• ACTION ITEM: Every line below that contains "трубы" is to be copied.

[Page images and extracted text]

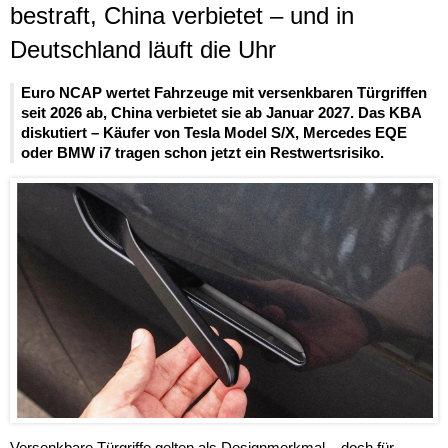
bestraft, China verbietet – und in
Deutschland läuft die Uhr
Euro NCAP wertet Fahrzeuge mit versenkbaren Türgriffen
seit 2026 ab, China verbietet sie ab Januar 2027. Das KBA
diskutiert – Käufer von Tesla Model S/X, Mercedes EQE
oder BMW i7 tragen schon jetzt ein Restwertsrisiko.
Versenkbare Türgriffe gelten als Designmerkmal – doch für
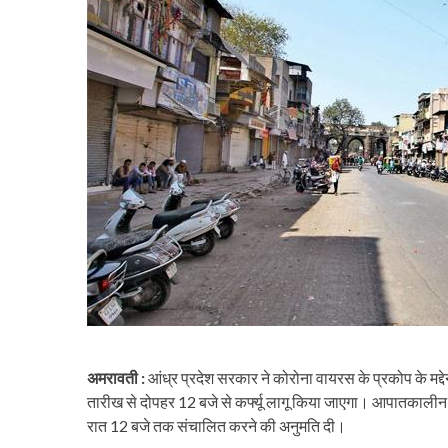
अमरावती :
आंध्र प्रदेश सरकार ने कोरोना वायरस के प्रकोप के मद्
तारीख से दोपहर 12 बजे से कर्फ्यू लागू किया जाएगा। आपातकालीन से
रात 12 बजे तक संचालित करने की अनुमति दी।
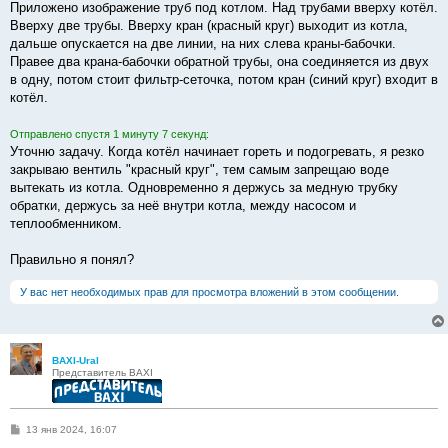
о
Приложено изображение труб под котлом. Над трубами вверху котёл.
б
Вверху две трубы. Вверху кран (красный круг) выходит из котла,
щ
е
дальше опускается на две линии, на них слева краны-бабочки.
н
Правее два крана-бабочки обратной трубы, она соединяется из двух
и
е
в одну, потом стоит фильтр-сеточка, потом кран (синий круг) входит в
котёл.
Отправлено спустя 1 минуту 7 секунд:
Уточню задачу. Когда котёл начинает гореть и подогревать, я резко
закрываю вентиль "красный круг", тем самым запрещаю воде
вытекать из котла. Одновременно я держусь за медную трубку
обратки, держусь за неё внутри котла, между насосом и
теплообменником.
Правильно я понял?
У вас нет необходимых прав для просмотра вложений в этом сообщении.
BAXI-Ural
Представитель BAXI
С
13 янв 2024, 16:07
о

• ANSWER:
Вверху две трубы. Вверху кран (красный круг) выходит из котла,
Правее два крана-бабочки обратной трубы, она соединяется из двух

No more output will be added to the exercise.